この種の構造物は、一般に、長尺の鋼板を所定形状に組み合わせ、継手部分を、アーク溶接等により溶接することで製作される。
ところが、鋼板の溶接においては、溶接箇所が局所的にかつ急速に高温加熱されることから、当該溶接箇所が溶接後に急冷し、これにより金属組織が硬化して低温割れと呼ばれる溶接不良を生じることがある。
そこで、このような低温割れに対し、溶接を行う前に、予め溶接箇所の周辺をガスバーナーや電気ヒータ等によって規定の温度まで加熱する予熱処理が知られている。
予熱処理によれば、溶接箇所の周辺を広く加熱することで、溶接箇所の冷却を遅らせることができるため、低温割れを効果的に防ぐことができる。
このような予熱処理に関し、特許文献1〜2には、所定の走行手段により走行しながら溶接を行う自動溶接機と連動する予熱装置であって、自動溶接機よりも先行走行しながら予熱処理を行う自動予熱装置が記載されている。
まず、特許文献1の自動予熱装置(自動溶接用予熱装置)は、自動溶接機と同速度でかつ同自動溶接機に先行しながら被溶接部材を予熱する構成としている(段落[0009]等参照)。
ところが、「自動溶接機と同速度でかつ同自動溶接機に先行する」構成によれば、長尺の被溶接部材に対し連続的に予熱を行うことはできても、この構成だけでは、時間の経過とともに移動する被溶接部材の溶接箇所に対し、常に適切な予熱温度で溶接することはできない。
しかしながら、この自動予熱装置は、被溶接部材の表面温度について予熱の温度調整を行うものであり、被溶接部材の裏面温度については、考慮されていない。
このため、肉厚の鋼板の溶接を行う際に、溶接箇所が十分に規定温度に到達していないまま、不適切に溶接が行われることが考えられる。特に、板厚が60mmを超える鋼板については、一般に、開先に対して複数回溶接を重ねて行うこと(多パス溶接)が求められるが、初回パス時の溶接においては、予熱が不十分である裏面に近い領域が溶接対象となるため、低温割れを生じ易い。

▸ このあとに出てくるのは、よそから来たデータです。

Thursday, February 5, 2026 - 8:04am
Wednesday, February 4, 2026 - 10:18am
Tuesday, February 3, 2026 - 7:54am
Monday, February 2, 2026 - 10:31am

ところが、箱形断面柱については、鋼板をボックス状に仮組立した状態で、しかも、内部空間を節状に鋼板(ダイヤフラム)により仕切った状態で行われることから、加熱手段だけでなく、温度センサ等を箱形断面柱の内部空間において移動させながら、鋼板の裏面の温度を連続的に検出することは物理的に困難である。
図1に示すように、本発明の第一実施形態に係る自動予熱装置(実線部)1は、自動溶接装置(破線部)WとともにレールR上に配置され、当該自動溶接装置Wとは、連結部6によって連結されている。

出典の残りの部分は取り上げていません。